Start Date: Oct 27, 2011
End Date: Oct 26, 2016

Objective:
1. Elucidate the virus-vector-host interactions responsible for virulence and transmission. 1.1. Determine the tissue tropism in natural hosts after insect transmission and the events mediating viral infection, early pathogenesis, and transmission 1.2. Characterize the mechanisms of insect-to-insect transmission while co-feeding in cattle and assess the role of cattle as amplifying hosts for VSV. 1.3. Test the potentiation of VSV infection by S. vittatum salivary factors. 1.4. Testing virulence and transmissibility of VSV strains making incursions into northern Mexico (and/or southwestern US). 2. Ascertain the viral ecology of disease and factors mediating the re-emergence of VSV in the US. Genetically characterize the viral strains circulating in endemic areas of Mexico and the epidemiological and ecological factors associated with the emergence and maintenance of specific viral genetic lineages in endemic versus non-endemic settings.

Approach:
1. To examine the virus-vector-host interactions responsible for virulence and transmission, studies will be conducted to determine tissue tropism in cattle after viral infection through insect bite, and the events mediating viral infection, early pathogenesis and transmission.

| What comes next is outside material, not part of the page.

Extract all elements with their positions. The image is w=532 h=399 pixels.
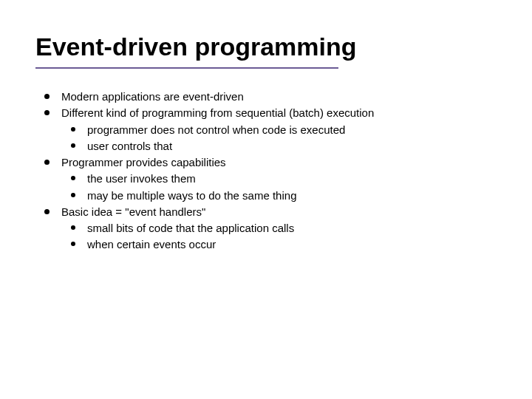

The mechanisms of insect-to-insect transmission while co-feeding in cattle will be characterized and the role of cattle of amplifying hosts for VSV will be assessed. Tests will be conducted to determine the level of potentiation of VSV infection by black fly (Simulium Vittatum) salivary gland factors. Studies will be conducted on the virulence and transmissibility of VSV strains making incursions into northern Mexico. 2. Viral strains circulating in endemic areas of Mexico will be genetically characterized, and the epidemiological and ecological factors associated with emergence and maintenance of the specific viral genetic lineages in endemic settings will be analyzed in comparison to non-endemic virus strains.